How It Works
This module plugs into Phileas through a small service-provider interface (SPI) and reimplements the GLiNER inference pipeline that PhEye runs through the Python gliner library.
The SPI and service discovery
Phileas core defines a small SPI in the package ai.philterd.phileas.services.filters.ai.pheye:
PhEyeDetector: produces raw detections (PhEyeSpan) for a piece of text.PhEyeDetectorProvider: builds a detector. It is discovered at runtime viajava.util.ServiceLoader.

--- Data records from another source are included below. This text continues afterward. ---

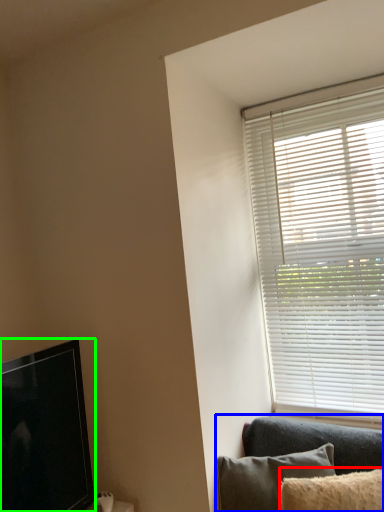 Question: Based on their relative distances, which object is farther from pillow (highlighted by a red box)? Choose from studio couch (highlighted by a blue box) and television (highlighted by a green box).

Choices:
 (A) studio couch
 (B) television

Answer: (B) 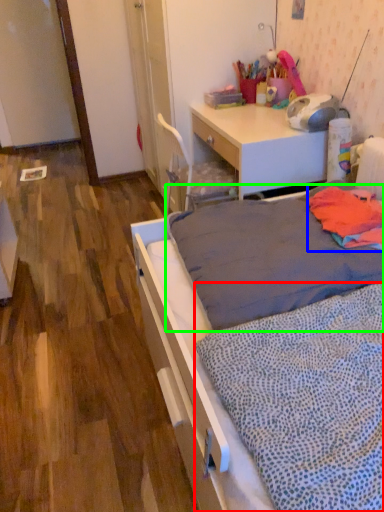 Question: Which is farther away from blanket (highlighted by a red box)? blanket (highlighted by a blue box) or mattress (highlighted by a green box)?

Choices:
 (A) blanket
 (B) mattress

Answer: (A) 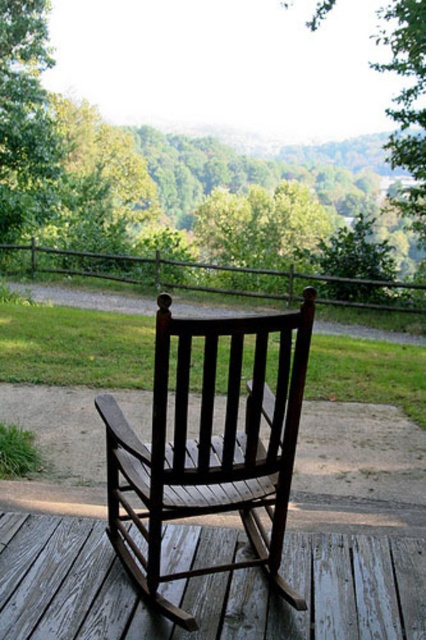 Question: Among these points, which one is nearest to the camera?

Choices:
 (A) (276, 556)
 (B) (405, 209)
 (C) (45, 592)
 (D) (51, 116)

Answer: (C)

Question: Can you confirm if green leafy tree at upper center is positioned to the right of green leafy tree at upper left?

Choices:
 (A) no
 (B) yes

Answer: (B)

Question: Can you confirm if green leafy tree at upper center is positioned below wooden deck at center?

Choices:
 (A) yes
 (B) no

Answer: (B)

Question: Does dark brown wood rocking chair at center have a smaller size compared to green leafy tree at upper left?

Choices:
 (A) yes
 (B) no

Answer: (B)

Question: Which of the following is the closest to the observer?

Choices:
 (A) (367, 624)
 (B) (253, 532)
 (C) (37, 182)
 (D) (388, 141)

Answer: (A)

Question: Among these objects, which one is nearest to the camera?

When a PhEye filter is configured with a modelPath (the policy field, or PhiSQL's DETECT PHEYE ... MODEL '<path>'), PhEyeFilter looks up a PhEyeDetectorProvider on the classpath and asks it to build a local detector. With no modelPath, Phileas uses the remote HTTP detector instead.
This module ships LocalPhEyeDetectorProvider and registers it in META-INF/services/ai.philterd.phileas.services.filters.ai.pheye.PhEyeDetectorProvider. Because the provider is registered for ServiceLoader, simply adding this module as a dependency makes local inference available. No extra wiring is required.

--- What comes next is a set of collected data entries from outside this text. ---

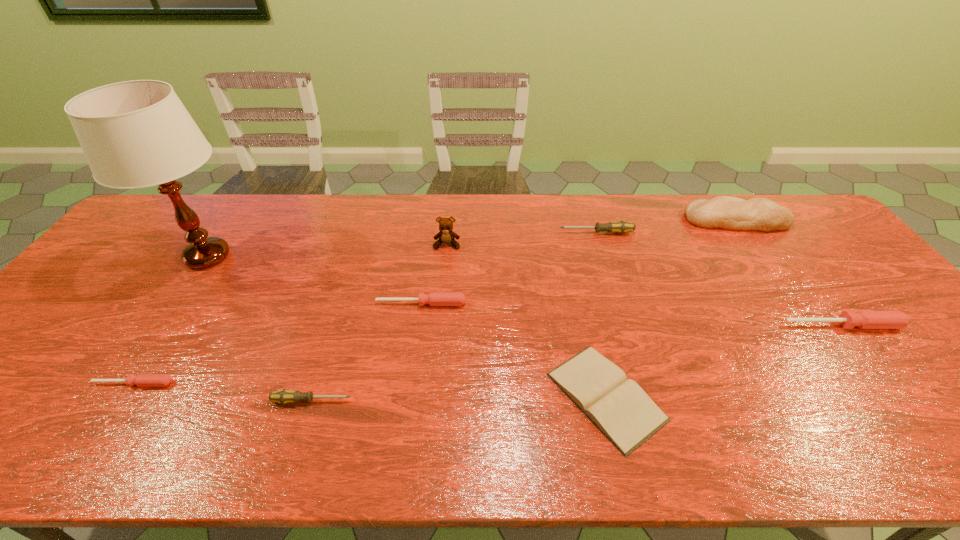 Where is `vacant space that is in between the seventh shortest object and the Bible`? This screenshot has width=960, height=540. vacant space that is in between the seventh shortest object and the Bible is located at coordinates click(x=671, y=308).

Identify the location of object that stands as the eighth closest to the second red screwdriver from left to right. (861, 319).

The height and width of the screenshot is (540, 960). What are the coordinates of `object that is the fourth closest to the teddy bear` in the screenshot? It's located at (284, 396).

Locate which screwdriver ranks fifth in proximity to the brown table lamp. Please provide its 2D coordinates. Your answer should be formatted as a tuple, i.e. [(x, y)], where the tuple contains the x and y coordinates of a point satisfying the conditions above.

[(861, 319)]

Select which screwdriver appears as the closest to the teddy bear. Please provide its 2D coordinates. Your answer should be formatted as a tuple, i.e. [(x, y)], where the tuple contains the x and y coordinates of a point satisfying the conditions above.

[(434, 298)]

Locate which red screwdriver is the closest to the brown teddy bear. Please provide its 2D coordinates. Your answer should be formatted as a tuple, i.e. [(x, y)], where the tuple contains the x and y coordinates of a point satisfying the conditions above.

[(434, 298)]

Choose which red screwdriver is the nearest neighbor to the bread. Please provide its 2D coordinates. Your answer should be formatted as a tuple, i.e. [(x, y)], where the tuple contains the x and y coordinates of a point satisfying the conditions above.

[(861, 319)]

Locate an element on the screen. vacant space that satisfies the following two spatial constraints: 1. at the tip of the second screwdriver from right to left; 2. on the front side of the fifth farthest object is located at coordinates (618, 303).

Where is `vacant point that satisfies the following two spatial constraints: 1. at the tip of the right gray screwdriver; 2. on the right side of the rightmost screwdriver`? The width and height of the screenshot is (960, 540). vacant point that satisfies the following two spatial constraints: 1. at the tip of the right gray screwdriver; 2. on the right side of the rightmost screwdriver is located at coordinates (624, 325).

At what (x,y) coordinates should I click in order to perform the action: click on vacant space that satisfies the following two spatial constraints: 1. at the tip of the right gray screwdriver; 2. on the front-facing side of the eighth shortest object. Please return your answer as a coordinate pair (x, y). This screenshot has width=960, height=540. Looking at the image, I should click on (600, 244).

The detector returns PhEyeSpan results. The PhEyeFilter then applies its per-label thresholds and replacement strategies on top, exactly as it does for remote detections, so the rest of the redaction policy behaves identically whether detection ran locally or remotely.
The GLiNER pipeline
LocalPhEyeDetector reimplements the pipeline PhEye runs through the Python gliner library (GLiNER 0.2.25, uni-encoder span model, markerV0):
- Split text into words with a Unicode-aware whitespace splitter (regex
\w+(?:[-_]\w+)*|\S), keeping each word's character offsets. - Build the prompt as
[<<ENT>> label]* <<SEP>> <text words>. - Tokenize the prompt and text pre-split, and build a
words_maskmarking the first subtoken of each text word. - Enumerate candidate spans
[i, i+width]forwidthin0..max_width-1(max_widthis 12 for the PII model). - Run the ONNX model with inputs
input_ids,attention_mask,words_mask,text_lengths,span_idx, andspan_mask, and read thelogitsoutput of shape[words, width, classes]. - Decode: apply
sigmoid(logits) > threshold, then perform greedy flat (non-overlapping, highest score first) selection. - Map the selected word spans back to character offsets and return them as
PhEyeSpanresults.
The span width, maximum length, and prompt tokens come from the model's gliner_config.json. See Model Directory for the files this requires, and Limitations and Accuracy for the parity status of this port.